> _YOUR GOAL_
With the pictures excluded, retype the records that follow exactly.

(Source data)

:::::

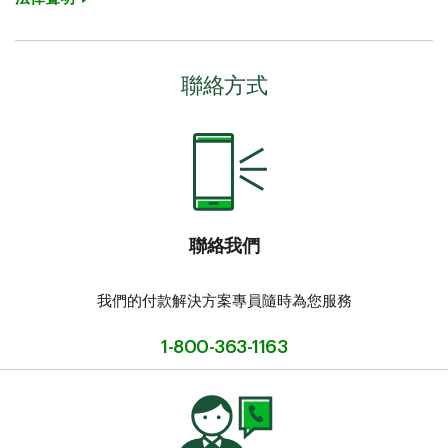
聯絡方式
聯絡我們
我們的付款解決方案專員隨時為您服務
1-800-363-1163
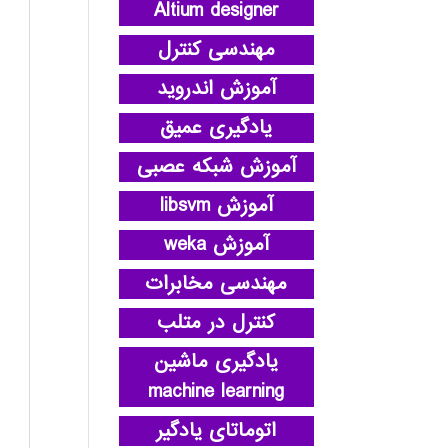
Altium designer
مهندسی کنترل
آموزش اندروید
یادگیری عمیق
آموزش شبکه عصبی
آموزش libsvm
آموزش weka
مهندسی مخابرات
کنترل در متلب
یادگیری ماشین
machine learning
اتوماتای یادگیر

:::::

> _REPLY_
聯絡方式
聯絡我們
我們的付款解決方案專員隨時為您服務
1-800-363-1163
Altium designer
مهندسی کنترل
آموزش اندروید
یادگیری عمیق
آموزش شبکه عصبی
آموزش libsvm
آموزش weka
مهندسی مخابرات
کنترل در متلب
یادگیری ماشین
machine learning
اتوماتای یادگیر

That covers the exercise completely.